Would have killed for something half as good as that as our first vessel.
Not enough people like you to soak up the vast number of old boats here. First time buyers these days don't want the problems, or underestimate the time and money required to rehab, or even just to keep afloat. That defers the trip to the graveyard by a few years, but it's almost inevitable beyond a certain point.
 
Not enough people like you to soak up the vast number of old boats here. First time buyers these days don't want the problems, or underestimate the time and money required to rehab, or even just to keep afloat. That defers the trip to the graveyard by a few years, but it's almost inevitable beyond a certain point.

Everything that's wrong in the world.
Cars, boats, houses, no one wants to start at the bottom anymore,
No one is interested in working for anything when you can get yourself in debt for instant gratification
Resources squandered
World rooted.
 
Here is the winner at my marina. I think it is a Cheoy Lee. This was taken a while ago showing the 2020 Washington registration. The boat now has a current 2021 sticker. It appears that the yearly affixing of the registration sticker is the extent of the "maintenance" in the past 10 years.

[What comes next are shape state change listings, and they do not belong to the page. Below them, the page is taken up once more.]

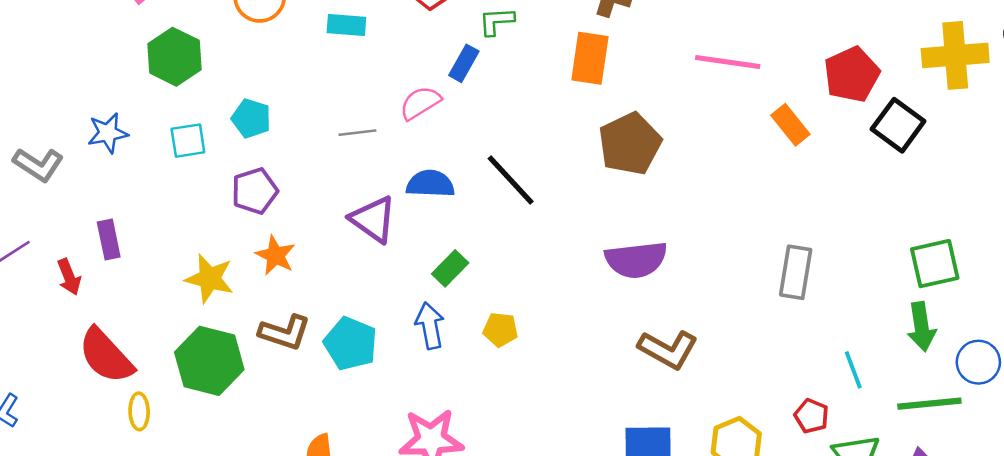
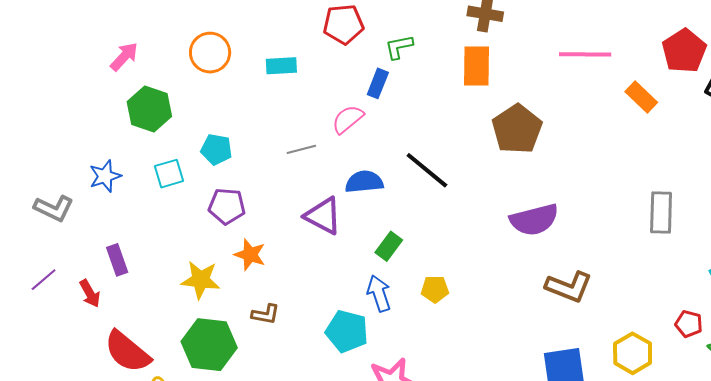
purple pentagon: (255, 191) -> (227, 206), turned 30
brown L-shape: (285, 332) -> (265, 314), size x0.7
cyan pentagon: (351, 344) -> (347, 331), moved

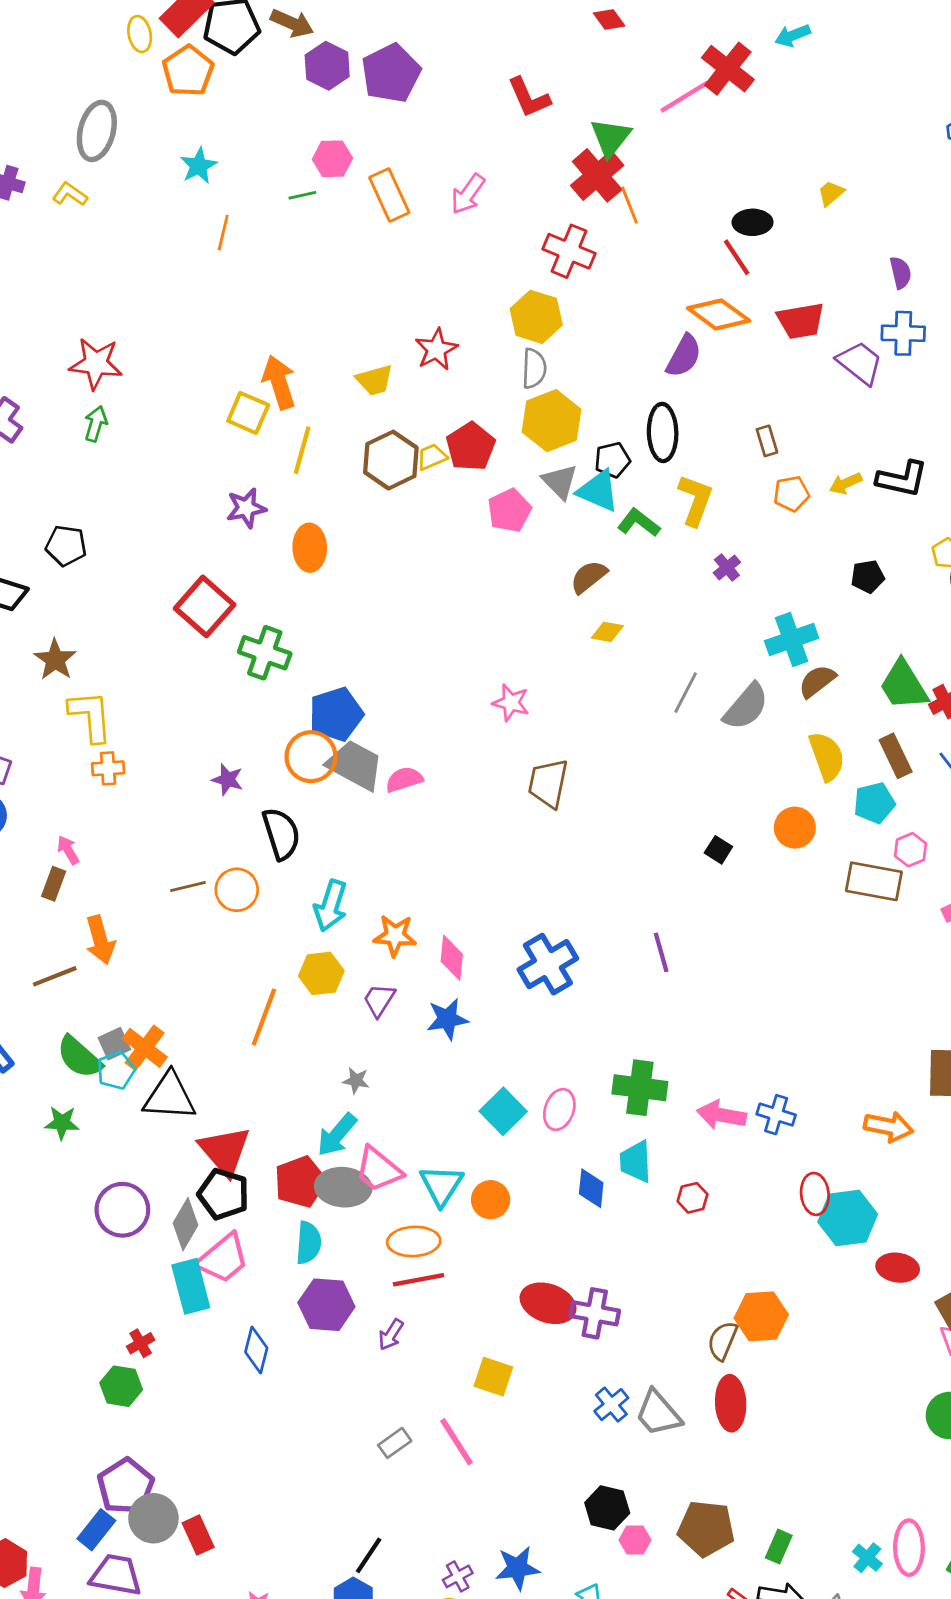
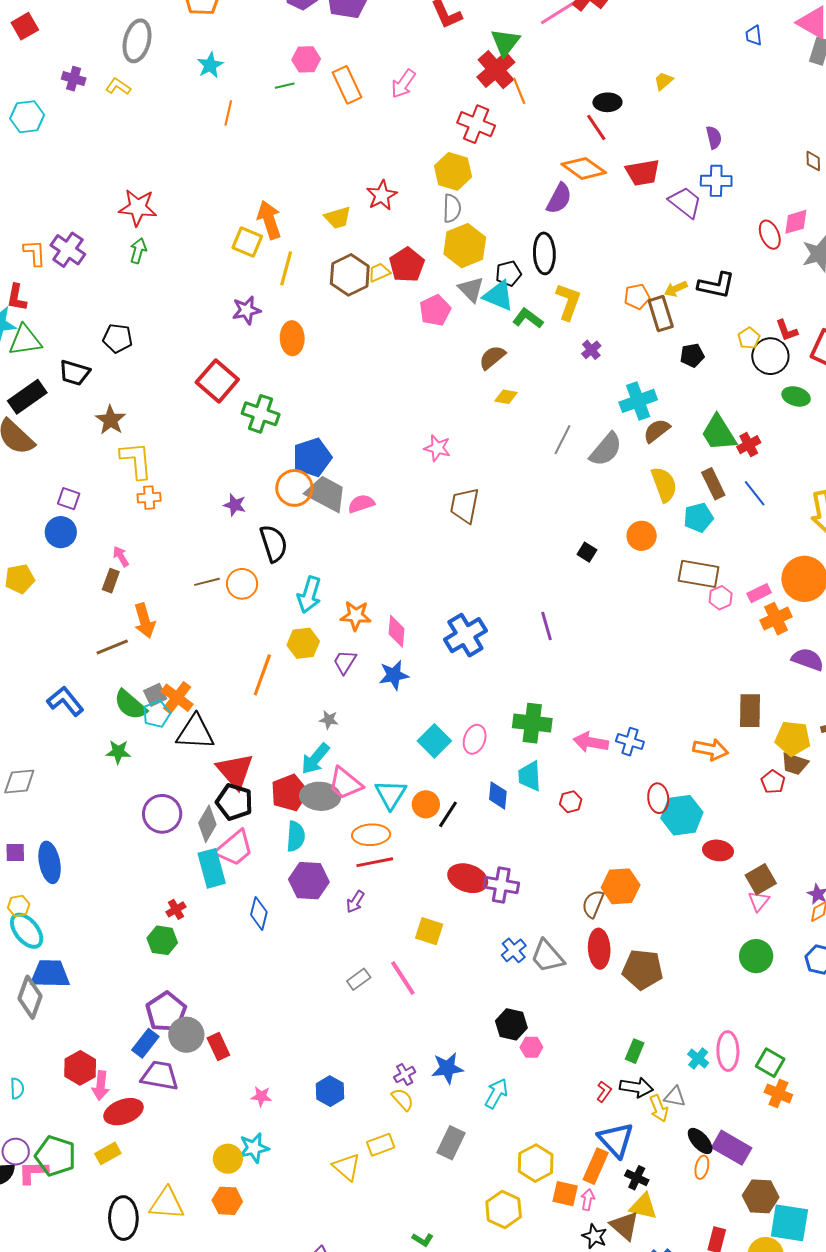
brown rectangle: (767, 441) -> (661, 314), moved, size x1.6
pink hexagon: (910, 850) -> (721, 598), moved
brown pentagon: (706, 1528) -> (643, 969), moved
black line: (369, 1555) -> (448, 814), moved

The teak deck and trim is obviously being recycled naturally. The fiberglass not so much. But the bristles on the deck brush have fallen off because of UV and are now microplastics. The hull will likely began to seriously decompose in another century.

I think that the "natural" recycling of plastic into microplastics will be the cause of our end times. People don't want to hear it, but the only "green" thing that might possibly save us is to reduce breeding. Start with a ten year moratorium? Or maybe something like whelping is only allowed in odd numbered years? Yes, I know that will affect the economy. But if you think that Covid-2019 is causing a financial disaster, wait until you see the effect of Plastic-2119.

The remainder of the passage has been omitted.